Rack'd with sciatics, martyr'd with the stone,
Will any mortal let himself alone?
See Ward by batter'd beaux invited over,
And desperate misery lays hold on Dover.
The case is easier in the mind's disease;
There all men may be cured, whene'er they please.
Would ye be blest? despise low joys, low gains; 60
Disdain whatever Cornbury[138] disdains;
Be virtuous, and be happy for your pains.
But art thou one, whom new opinions sway,
One who believes as Tindal[139] leads the way,
Who virtue and a church alike disowns,
Thinks that but words, and this but brick and stones?
Fly then, on all the wings of wild desire,
Admire whate'er the maddest can admire:
Is wealth thy passion? Hence! from pole to pole,
Where winds can carry, or where waves can roll, 70
For Indian spices, for Peruvian gold,
Prevent the greedy, and outbid the bold:
Advance thy golden mountain to the skies;
On the broad base of fifty thousand rise,
Add one round hundred, and (if that's not fair)
Add fifty more, and bring it to a square.
For, mark the advantage; just so many score
Will gain a wife with half as many more,
Procure her beauty, make that beauty chaste,
And then such friends—as cannot fail to last. 80
A man of wealth is dubb'd a man of worth,
Venus shall give him form, and Anstis[140] birth.
(Believe me, many a German prince is worse,
Who, proud of pedigree, is poor of purse).
His wealth brave Timon gloriously confounds;
Ask'd for a groat, he gives a hundred pounds;
Or if three ladies like a luckless play,[141] Takes the whole house upon the poet's day.
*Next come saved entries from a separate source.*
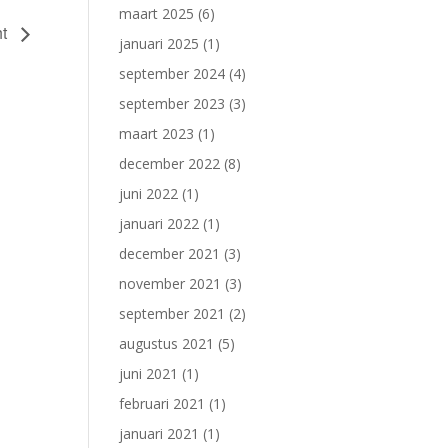
maart 2025
(6)
ht
januari 2025
(1)
september 2024
(4)
september 2023
(3)
maart 2023
(1)
december 2022
(8)
juni 2022
(1)
januari 2022
(1)
december 2021
(3)
november 2021
(3)
september 2021
(2)
augustus 2021
(5)
juni 2021
(1)
februari 2021
(1)
januari 2021
(1)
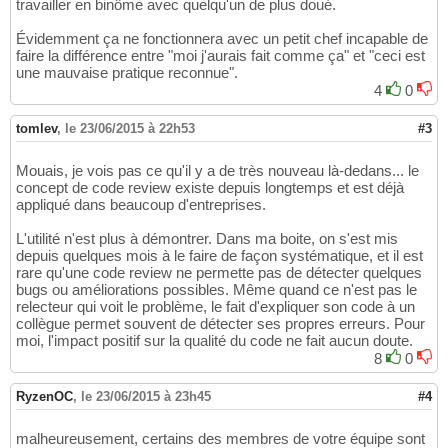
travailler en binôme avec quelqu'un de plus doué.
Évidemment ça ne fonctionnera avec un petit chef incapable de
faire la différence entre "moi j'aurais fait comme ça" et "ceci est
une mauvaise pratique reconnue".
4
0
tomlev
,
le 23/06/2015 à 22h53
#3
Mouais, je vois pas ce qu'il y a de très nouveau là-dedans... le
concept de code review existe depuis longtemps et est déjà
appliqué dans beaucoup d'entreprises.
L'utilité n'est plus à démontrer. Dans ma boite, on s'est mis
depuis quelques mois à le faire de façon systématique, et il est
rare qu'une code review ne permette pas de détecter quelques
bugs ou améliorations possibles. Même quand ce n'est pas le
relecteur qui voit le problème, le fait d'expliquer son code à un
collègue permet souvent de détecter ses propres erreurs. Pour
moi, l'impact positif sur la qualité du code ne fait aucun doute.
8
0
RyzenOC
,
le 23/06/2015 à 23h45
#4
malheureusement, certains des membres de votre équipe sont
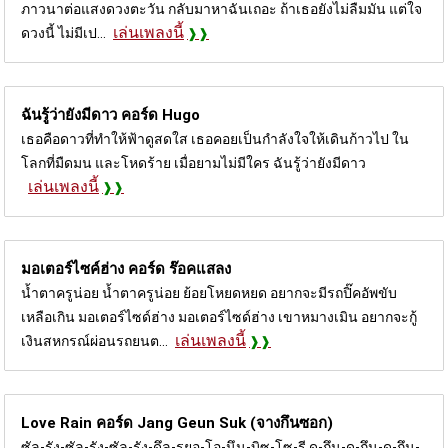
ภาวนาต่อแสงดวงตะวัน กลับมาหาฉันเถอะ ถ้าเธอยังไม่ลืมมัน แต่ใจ
เล่นเพลงนี้
ดวงนี้ ไม่มีเป...
ฉันรู้ว่ายังมีดาว คอร์ด
Hugo
เธอคือดาวที่ทำให้ฟ้าดูสดใส เธอคอยเป็นกำลังใจให้เดินก้าวไป ใน
โลกที่มืดมน และโหดร้าย เมื่อยามไม่มีใคร ฉันรู้ว่ายังมีดาว
เล่นเพลงนี้
มอเตอร์ไซค์ฮ่าง คอร์ด
ร๊อคแสลง
น้ำตาครูน่อย น้ำตาครูน่อย ย้อยโหยดหยด อยากจะมีรถปิ๊คอัพขับ
เหลือเกิน มอเตอร์ไซด์ฮ่าง มอเตอร์ไซด์ฮ่าง เขาหมางเมิน อยากจะกู้
เล่นเพลงนี้
เงินสหกรณ์ผ่อนรถยนต...
Love Rain คอร์ด
Jang Geun Suk (จางกึนซอก)
ซัล-รัง-ซัล-รัง-ซัล-รัง-ดึล-รยอ-โอ-นึน-บิซ-โซ-รี ดู-กึน-ดู-กึน-ดู-กึน-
Now, in such exigencies not to need,
Upon my word, you must be rich indeed; 90
A noble superfluity it craves,
Not for yourself, but for your fools and knaves;
Something, which for your honour they may cheat,
And which it much becomes you to forget.
If wealth alone then make and keep us bless'd,
Still, still be getting, never, never rest.
But if to power and place your passion lie,
If in the pomp of life consist the joy;
Then hire a slave, or (if you will) a lord 100
To do the honours, and to give the word;
Tell at your levée, as the crowds approach,
To whom to nod, whom take into your coach,
Whom honour with your hand: to make remarks,
Who rules in Cornwall, or who rules in Berks:
'This may be troublesome, is near the chair:
That makes three members, this can choose a mayor.'
Instructed thus, you bow, embrace, protest,
Adopt him son, or cousin at the least,
Then turn about, and laugh at your own jest. 110
Or if your life be one continued treat,
If to live well means nothing but to eat;
Up, up! cries Gluttony, 'tis break of day,
Go drive the deer, and drag the finny prey;
With hounds and horns go hunt an appetite—
So Russel did, but could not eat at night,
Call'd, happy dog! the beggar at his door,
And envied thirst and hunger to the poor.
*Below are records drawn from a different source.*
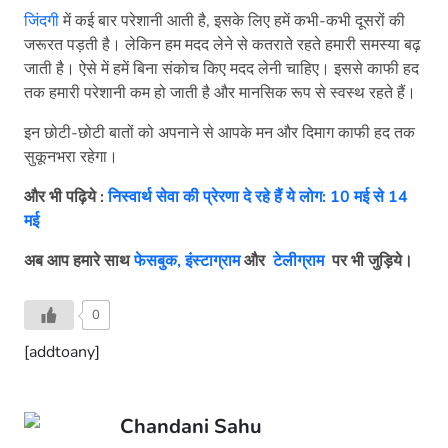
जिंदगी
में कई बार परेशानी आती है, इसके लिए हमें कभी-कभी दूसरों की
जरूरत पड़ती है। लेकिन हम मदद लेने से कतराते रहते हमारी समस्या बढ़
जाती है। ऐसे में हमें बिना संकोच किए मदद लेनी चाहिए। इससे काफी हद
तक हमारी परेशानी कम हो जाती है और मानसिक रूप से स्वस्थ रहते हैं।
इन छोटी-छोटी बातों को अपनाने से आपके मन और दिमाग काफी हद तक
सुकूनभरा रहेगा।
और भी पढ़िये :
निस्वार्थ सेवा की प्रेरणा दे रहे हैं ये लोग: 10 मई से 14
मई
अब आप हमारे साथ
फेसबुक,
इंस्टाग्राम
और
टेलीग्राम
पर भी जुड़िये।
0
[addtoany]
Chandani Sahu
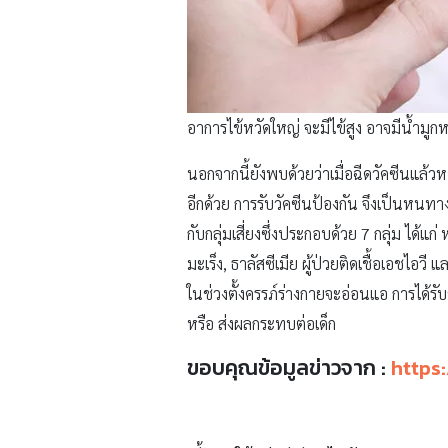
อาการไข้หวัดใหญ่ จะมีไข้สูง อาจมีน้ำมูกห
นอกจากนี้ยังพบด้วยว่าเมื่อฉีดวัคซีนแล
อีกด้วย การรับวัคซีนป้องกัน จึงเป็นหนทางที
กับกลุ่มเสี่ยงซึ่งประกอบด้วย 7 กลุ่ม ได้แก
มะเร็ง, ธาลัสซีเมีย ผู้ป่วยติดเชื้อเอชไอวี
ในช่วงตั้งครรภ์ร่างกายจะอ่อนแอ การได้รั
หรือ ส่งผลกระทบต่อเด็ก
ขอบคุณข้อมูลข่าวจาก :
https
Or shall we every decency confound,
Through taverns, stews, and bagnios take our round, 120
Go dine with Chartres, in each vice outdo
K—l's lewd cargo, or Ty—y's crew;
From Latian syrens, French Circaean feasts,
Return well travell'd, and transform'd to beasts,
Or for a titled punk, or foreign flame,
Renounce our country, and degrade our name?
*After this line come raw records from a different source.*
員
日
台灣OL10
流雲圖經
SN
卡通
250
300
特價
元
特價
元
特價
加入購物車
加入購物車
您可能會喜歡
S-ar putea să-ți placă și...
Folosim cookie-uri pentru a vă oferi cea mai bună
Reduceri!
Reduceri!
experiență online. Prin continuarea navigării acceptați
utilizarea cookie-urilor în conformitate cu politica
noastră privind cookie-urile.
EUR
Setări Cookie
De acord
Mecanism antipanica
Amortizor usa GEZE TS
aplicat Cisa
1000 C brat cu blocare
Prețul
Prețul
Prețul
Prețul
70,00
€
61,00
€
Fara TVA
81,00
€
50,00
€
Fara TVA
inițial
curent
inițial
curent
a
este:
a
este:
If, after all, we must with Wilmot own,
The cordial drop of life is love alone,
And Swift cry wisely, 'Vive la bagatelle!'
The man that loves and laughs, must sure do well. 130
Adieu—if this advice appear the worst,
E'en take the counsel which I gave you first:
Or better precepts if you can impart,
Why do, I'll follow them with all my heart.